For a real job you would replace echo "Hello World" with a command, or sequence of commands, that run your program.

After your job finishes running, the ls command will show a new file in your directory, the .out file:

ls -l
hello.sub
slurm-3521.out

The file slurm-3521.out contains the output and errors your program would have written to the screen if you had typed its commands at a command prompt:

cat slurm-3521.out 


gilbreth-a001.rcac.purdue.edu 
Hello World

You should see the hostname of the compute node your job was executed on. Following should be the "Hello World" statement.

Multiple Node

In some cases, you may want to request multiple nodes. To utilize multiple nodes, you will need to have a program or code that is specifically programmed to use multiple nodes such as with MPI. Simply requesting more nodes will not make your work go faster. Your code must support this ability.
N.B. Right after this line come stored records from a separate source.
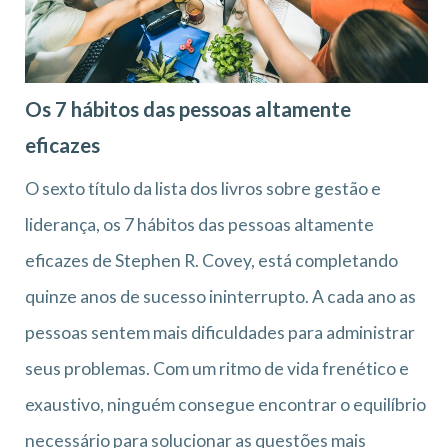
Os 7 hábitos das pessoas altamente
eficazes
O sexto título da lista dos livros sobre gestão e
liderança, os 7 hábitos das pessoas altamente
eficazes de Stephen R. Covey, está completando
quinze anos de sucesso ininterrupto. A cada ano as
pessoas sentem mais dificuldades para administrar
seus problemas. Com um ritmo de vida frenético e
exaustivo, ninguém consegue encontrar o equilíbrio
necessário para solucionar as questões mais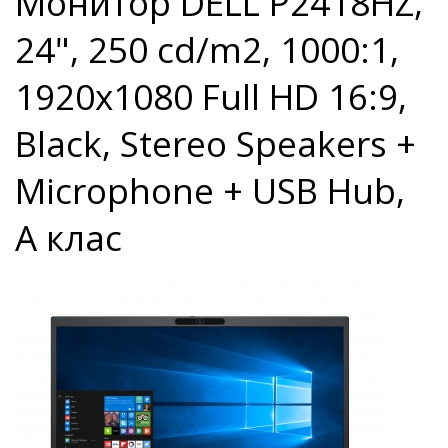
Монитор DELL P2418HZ,
24", 250 cd/m2, 1000:1,
1920x1080 Full HD 16:9,
Black, Stereo Speakers +
Microphone + USB Hub,
А клас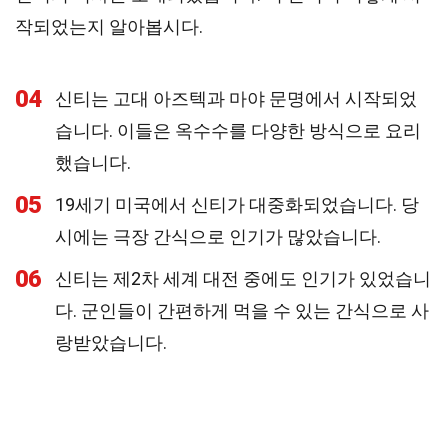
작되었는지 알아봅시다.
04
신티는 고대 아즈텍과 마야 문명에서 시작되었
습니다. 이들은 옥수수를 다양한 방식으로 요리
했습니다.
05
19세기 미국에서 신티가 대중화되었습니다. 당
시에는 극장 간식으로 인기가 많았습니다.
06
신티는 제2차 세계 대전 중에도 인기가 있었습니
다. 군인들이 간편하게 먹을 수 있는 간식으로 사
랑받았습니다.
This example shows a request for multiple compute nodes. The job submission file contains a single command to show the names of the compute nodes allocated:

# FILENAME:  myjobsubmissionfile.sub
#!/bin/bash
echo "$SLURM_JOB_NODELIST"

On Gilbreth, specifying the number of GPUs requested per node is required.

sbatch --nodes=2 --ntasks=32 --gpus-per-node=1 --time=00:10:00 -A standby myjobsubmissionfile.sub

Compute nodes allocated:

gilbreth-a[014-015]

The above example will allocate the total of 32 CPU cores across 2 nodes. Note that if your multi-node job requests fewer than each node's full 16 cores per node, by default Slurm provides no guarantee with respect to how this total is distributed between assigned nodes (i.e. the cores may not necessarily be split evenly). If you need specific arrangements of your tasks and cores, you can use --cpus-per-task= and/or --ntasks-per-node= flags. See Slurm documentation or man sbatch for more options.

Directives

So far these examples have shown submitting jobs with the resource requests on the sbatch command line such as:

sbatch -A standby --nodes=1 --gpus-per-node=1 --time=00:01:00 hello.sub

The resource requests can also be put into job submission file itself. Documenting the resource requests in the job submission is desirable because the job can be easily reproduced later. Details left in your command history are quickly lost. Arguments are specified with the #SBATCH syntax:

#!/bin/bash

# FILENAME: hello.sub

#SBATCH -A standby 

#SBATCH --nodes=1 --gpus-per-node=1 --time=00:01:00 

# Show this ran on a compute node by running the hostname command.
hostname

echo "Hello World"

The #SBATCH directives must appear at the top of your submission file. SLURM will stop parsing directives as soon as it encounters a line that does not start with '#'. If you insert a directive in the middle of your script, it will be ignored.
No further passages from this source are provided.